I should have spoken to him, she thought. But her heavy thoughts would go no further. She closed her eyes, and for a time, she drowsed. The snow continued to fall. One thought floated dimly through the hollow of her mind: I must wake up.
It was the sudden wind which finally awoke her. The light was almost gone. She thought it was twilight. But it was just past noon. The snow was thicker, and swirled and danced in skeins and garlands in the wind. The wind was hollow and echoing, standing at the windows and the eaves, and calling in its dolorous voice. Now the trees outside were draped in white.
Lotte came in with Coffee and small cakes. She set the tray on the table at Therese’s elbow. She was much disturbed. “The Herr Doctor has left the house. We do not know where he is gone.”
“Gone?” echoed Therese, dully, rousing herself heavily. “How long ago?”
“I do not know, Frau Doctor. It may be an hour. It may be two hours. No one heard him go.”
Therese forced herself to her feet. She felt the renewed and painful throbbing of her pulses. She went upstairs. Karl’s study door was open. His desk was shiningly empty. Eric’s African box was nowhere in sight. The tiny mummified head still grinned from the cold mantelpiece. But that was all. Therese went into his bedroom. His dressing-gown and slippers lay neatly on his smooth white bed. She examined his closet. His coat and hat were gone.

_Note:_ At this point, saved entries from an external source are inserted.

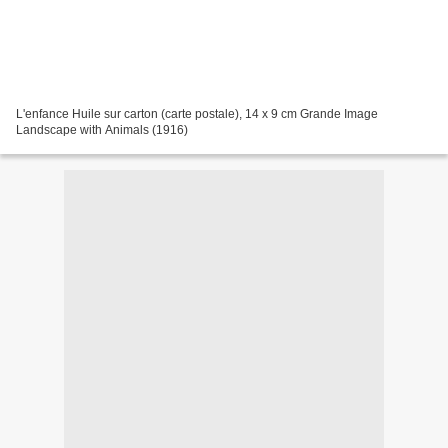
L'enfance Huile sur carton (carte postale), 14 x 9 cm Grande Image
Landscape with Animals (1916)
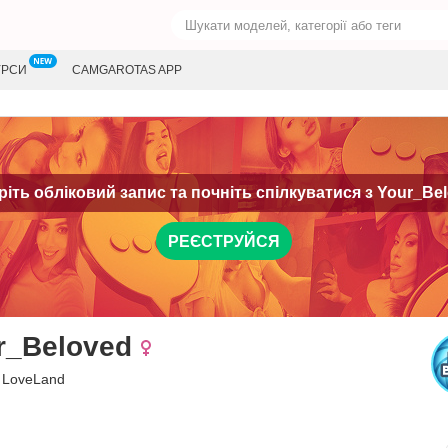
УРСИ
CAMGAROTAS APP
іть обліковий запис та почніть спілкуватися з
Your_Bel
РЕЄСТРУЙСЯ
r_Beloved
, LoveLand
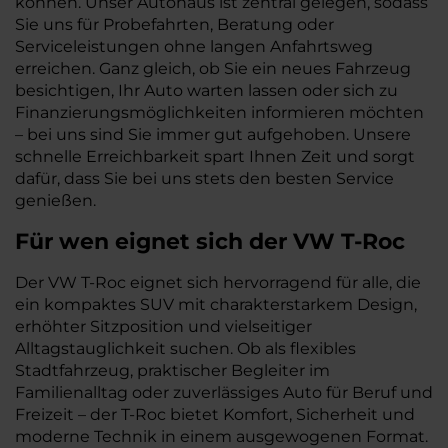
können. Unser Autohaus ist zentral gelegen, sodass
Sie uns für Probefahrten, Beratung oder
Serviceleistungen ohne langen Anfahrtsweg
erreichen. Ganz gleich, ob Sie ein neues Fahrzeug
besichtigen, Ihr Auto warten lassen oder sich zu
Finanzierungsmöglichkeiten informieren möchten
– bei uns sind Sie immer gut aufgehoben. Unsere
schnelle Erreichbarkeit spart Ihnen Zeit und sorgt
dafür, dass Sie bei uns stets den besten Service
genießen.
Für wen eignet sich der VW T-Roc
Der VW T-Roc eignet sich hervorragend für alle, die
ein kompaktes SUV mit charakterstarkem Design,
erhöhter Sitzposition und vielseitiger
Alltagstauglichkeit suchen. Ob als flexibles
Stadtfahrzeug, praktischer Begleiter im
Familienalltag oder zuverlässiges Auto für Beruf und
Freizeit – der T-Roc bietet Komfort, Sicherheit und
moderne Technik in einem ausgewogenen Format.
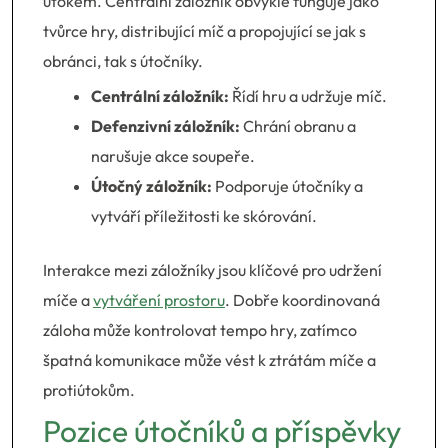
útokem. Centrální záložník obvykle funguje jako
tvůrce hry, distribující míč a propojující se jak s
obránci, tak s útočníky.
Centrální záložník:
Řídí hru a udržuje míč.
Defenzivní záložník:
Chrání obranu a
narušuje akce soupeře.
Útočný záložník:
Podporuje útočníky a
vytváří příležitosti ke skórování.
Interakce mezi záložníky jsou klíčové pro udržení
míče a
vytváření prostoru
. Dobře koordinovaná
záloha může kontrolovat tempo hry, zatímco
špatná komunikace může vést k ztrátám míče a
protiútokům.
Pozice útočníků a příspěvky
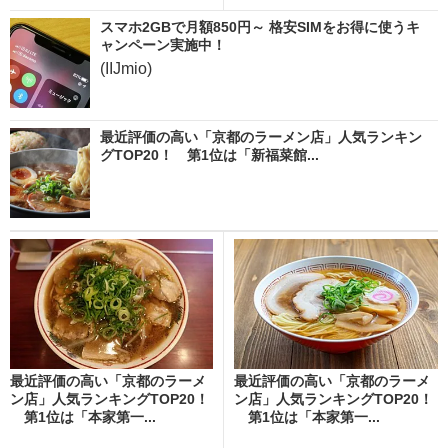
スマホ2GBで月額850円～ 格安SIMをお得に使うキ
ャンペーン実施中！
(IIJmio)
最近評価の高い「京都のラーメン店」人気ランキン
グTOP20！ 第1位は「新福菜館...
最近評価の高い「京都のラーメ
最近評価の高い「京都のラーメ
ン店」人気ランキングTOP20！
ン店」人気ランキングTOP20！
第1位は「本家第一...
第1位は「本家第一...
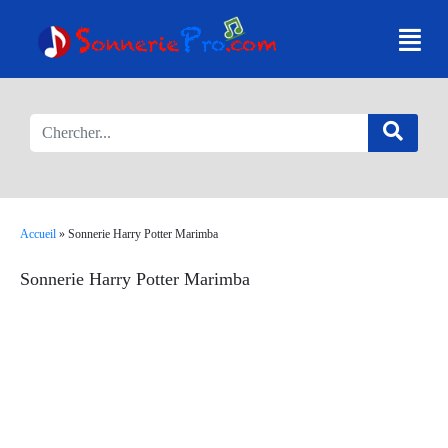
Accueil
»
Sonnerie Harry Potter Marimba
Sonnerie Harry Potter Marimba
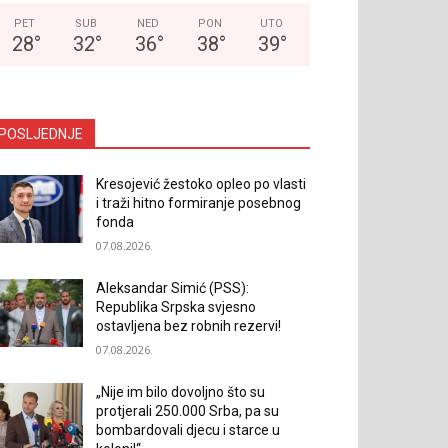
PET
SUB
NED
PON
UTO
28
°
32
°
36
°
38
°
39
°
POSLJEDNJE
Kresojević žestoko opleo po vlasti
i traži hitno formiranje posebnog
fonda
07.08.2026.
Aleksandar Simić (PSS):
Republika Srpska svjesno
ostavljena bez robnih rezervi!
07.08.2026.
„Nije im bilo dovoljno što su
protjerali 250.000 Srba, pa su
bombardovali djecu i starce u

Now she was trembling. Should she call the police, and tell them that her deranged husband was wandering the streets? He had not been outside his house for months. Where had he gone? What dark urging had made him go out? She wrung her hands in her distraction. She glanced through the windows, hoping to see his bent and emaciated
figure. But the street was silent and white and deserted. Had the sight of the first snow aroused in him some dormant and healthy desire to be out in it? Had the first faint stirrings of sanity come back to him? He had stood near her that morning. He had wanted to say something. She had driven him away. As she had driven Wilhelm away.
She uttered a thin sharp cry. She ran to the telephone and called the police. The young man who took her message was sluggishly indifferent. She could not arouse him to any interest He finally took Karl’s description. She gathered that he was contemptuously amused. These hysterical women!
She went downstairs again, conscious of faintness and weakness. She forced herself to drink the coffee, but could eat nothing. I must be calm, she told herself. Perhaps Karl had merely gone for a walk. She must believe that. After all, he was not bedridden. Perhaps the fresh keen air would revive him a little. All at once a curious quiet came to her, as though a gentle voice had spoken to her, soothingly. Hardly knowing what she said or did, she turned her head and spoke aloud, wonderingly: “Felix?”
The sound of the name in her ears and heart increased the quiet, steadied her nerves. Tears filled her eyes, but they were not painful tears. She was sure that Doctor Traub was in the room. She could feel his warm and wholesome presence, his strength and comfort. It was very strange. She tried to see him. She was certain he was beside her, and the dim room seemed full of his smile. Her heart swelled, but it was not with pain. How ridiculous to believe there is any death, she thought. All at once, there was a still joy in her heart.